Bir varmış bir yokmuş evvel zaman içinde bir pastanede bulunan pastalar, kurabiyeler arasında kalpli kurabiyeler de bulunuyormuş. Çok tatlı olan bu kurabiyeler aynı zamanda çok da güzel görünüyorlarmış. Tepside bulunan onlarca kurabiyeler arasında ise pastane sahibinin hiç bilmediği bir yarış varmış. Onların en büyük isteği bir an önce kendilerini küçük bir çocuğun alarak yemesiymiş. Böylece bu dünyadaki yolculuklarını tamamlayacak ve küçük bir çocuğun büyümesine yardımcı olacaklarmış.
Pastacı kendilerini yapmasının ve vitrine yerleştirmesinin üzerinden saatler geçmiş. Pastaneye bir sürü insan girip çıkıyor ve çeşitli pastalar alıyorlarmış. Bazı yetişkinler onları incelese de alan olmamış. Zaten onları küçük bir çocuğun almasını istiyorlarmış. Kalpli kurabiyeler kendi aralarında konuşuyor ve iddiaya giriyorlarmış. Hepsi önce beni alacak ve yiyecekler diye düşünüyormuş. Onlar böyle düşünürken pastanenin vitrinini izleyen küçük bir çocuk görmüşler. İşte demişler bu çocuk bizi alacak ve yiyecek. Ama çocuk çok hüzünlü görünüyormuş ve bir türlü de içeri girmiyormuş.

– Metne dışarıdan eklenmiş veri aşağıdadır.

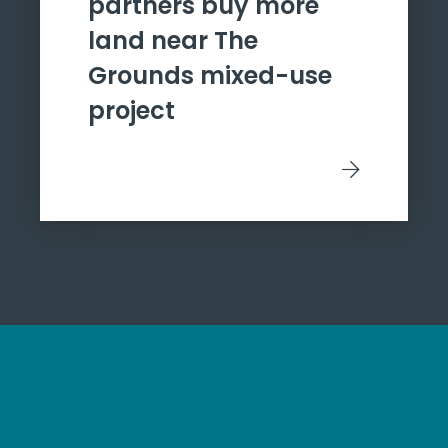
partners buy more
land near The
Grounds mixed-use
project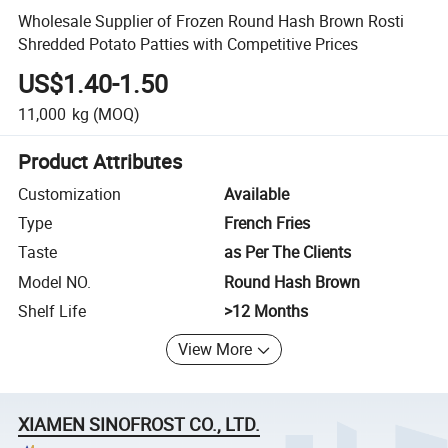
Wholesale Supplier of Frozen Round Hash Brown Rosti
Shredded Potato Patties with Competitive Prices
US$1.40-1.50
11,000
kg
(MOQ)
Product Attributes
Customization
Available
Type
French Fries
Taste
as Per The Clients
Model NO.
Round Hash Brown
Shelf Life
>12 Months
View More
XIAMEN SINOFROST CO., LTD.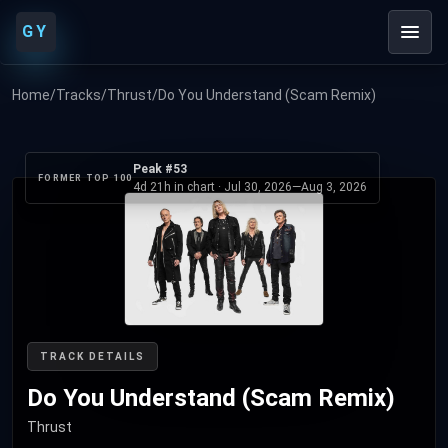
GY
Home
/
Tracks
/
Thrust
/
Do You Understand (Scam Remix)
Peak #53
FORMER TOP 100
4d 21h in chart ·
Jul 30, 2026
—
Aug 3, 2026
TRACK DETAILS
Do You Understand (Scam Remix)
Thrust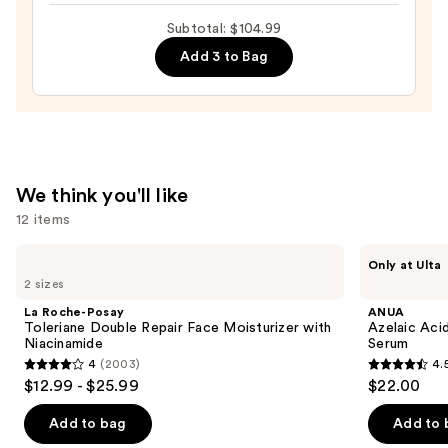
24/7
Subtotal: $104.99
Cream
Add 3 to Bag
—
$63.00
We think you'll like
12 items
Use
La
ANUA
Only at Ulta
Roche-
Azelaic
previous
2 sizes
Posay
Acid
and
Toleriane
10
La Roche-Posay
ANUA
Double
Hyaluron
next
Toleriane Double Repair Face Moisturizer with
Azelaic Aci
Repair
Redness
Niacinamide
Serum
buttons
Face
Soothing
4
(2003)
4.
Moisturizer
Serum
4
4.5
to
$12.99 - $25.99
$22.00
with
out
out
navigate
Niacinamide
of
of
the
Add to bag
Add to 
5
5
slides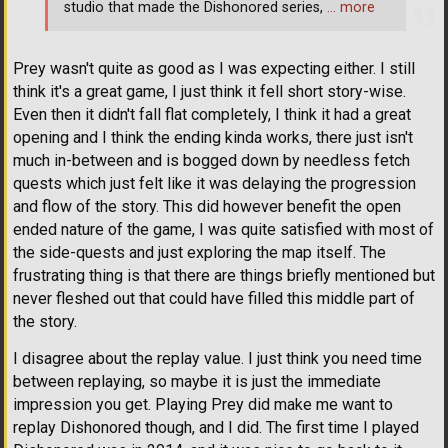
studio that made the Dishonored series,
… more
Prey wasn't quite as good as I was expecting either. I still
think it's a great game, I just think it fell short story-wise.
Even then it didn't fall flat completely, I think it had a great
opening and I think the ending kinda works, there just isn't
much in-between and is bogged down by needless fetch
quests which just felt like it was delaying the progression
and flow of the story. This did however benefit the open
ended nature of the game, I was quite satisfied with most of
the side-quests and just exploring the map itself. The
frustrating thing is that there are things briefly mentioned but
never fleshed out that could have filled this middle part of
the story.
I disagree about the replay value. I just think you need time
between replaying, so maybe it is just the immediate
impression you get. Playing Prey did make me want to
replay Dishonored though, and I did. The first time I played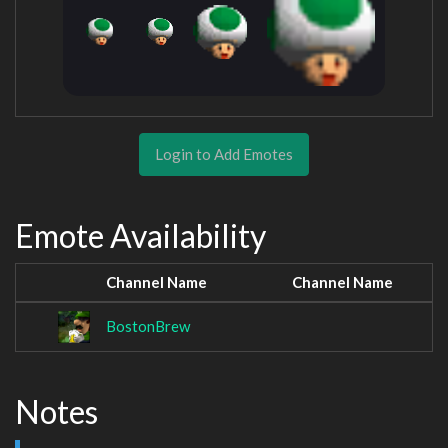
Login to Add Emotes
Emote Availability
Channel Name
Channel Name
BostonBrew
Notes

Küçük kız kalpli kurabiyelere öyle iştahlı bakıyormuş ki pastaneci dayanamamış dışarı çıkmış küçük kızın yanına gitmiş. “Yavrum benim içeri girip kurabiye yemek ister misin?” diye sormuş. Küçük kız cevap vermiş: “Giremem efendim benim param yok kurabiye alamam ama kızmazsanız biraz daha bakmak istiyorum onlara çok güzeller.”
Küçük kızın bu sözleri pastaneciyi çok üzmüş. “Senden para isteyen mi var küçük kız ben sana ikram edeceğim kalpli kurabiyeleri. Zaten onları senin gibi küçük çocuklar için yaptım” demiş. Küçük kız çocuğu pastanecinin bu sözlerinden çok mutlu olmuş.

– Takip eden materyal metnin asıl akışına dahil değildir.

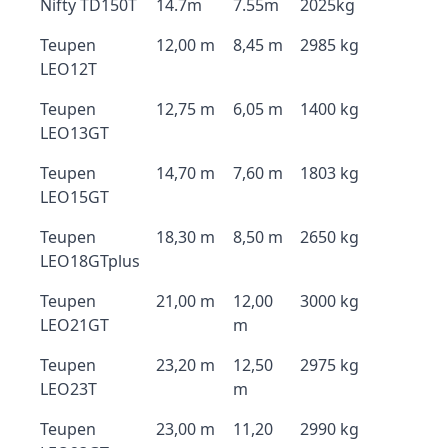
Nifty TD150T
14.7m
7.55m
2025kg
Teupen
12,00 m
8,45 m
2985 kg
LEO12T
Teupen
12,75 m
6,05 m
1400 kg
LEO13GT
Teupen
14,70 m
7,60 m
1803 kg
LEO15GT
Teupen
18,30 m
8,50 m
2650 kg
LEO18GTplus
Teupen
21,00 m
12,00
3000 kg
LEO21GT
m
Teupen
23,20 m
12,50
2975 kg
LEO23T
m
Teupen
23,00 m
11,20
2990 kg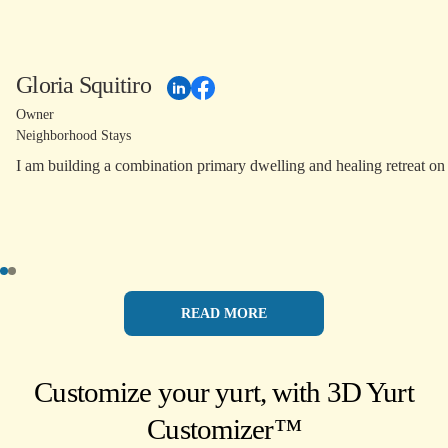
Gloria Squitiro
Owner
Neighborhood Stays
READ MORE
Customize your yurt, with 3D Yurt
Customizer™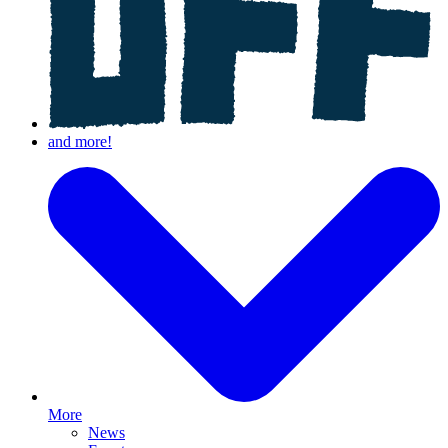
More
News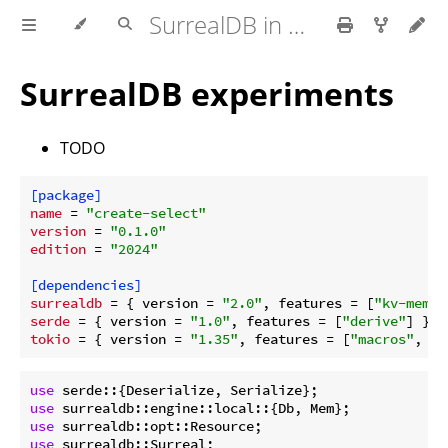
SurrealDB in Rust
SurrealDB experiments
TODO
[package]
name
 = 
"create-select"
version
 = 
"0.1.0"
edition
 = 
"2024"
[dependencies]
surrealdb
 = { version = 
"2.0"
, features = [
"kv-mem"
serde
 = { version = 
"1.0"
, features = [
"derive"
tokio
 = { version = 
"1.35"
, features = [
"macros"
, 
"r
use
use
use
use
 surrealdb::Surreal;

Kalpli kurabiyeleri yiyecek olmanın mutluluğu ile daha fazla itiraz etmemiş. İçeri girmiş ve pastanecinin gösterdiği masaya oturmuş. Pastaneci de tepsideki kalpli kurabiyelerin bir kısmını tabağa koymuş ve küçük kızın önüne koymuş. Zaten karnı çok aç olan küçük kız önüne koyulan bütün kalpli kurabiyeleri yemiş ve onun gibi yediği kurabiyelerde çok mutlu olmuşlar. Tepside kalan kurabiyeler üzülüyorlarmış ama onların üzüntüsü de pastanecinin kalan kurabiyeleri bir kutuya koyarak küçük kıza vermesi ile son bulmuş.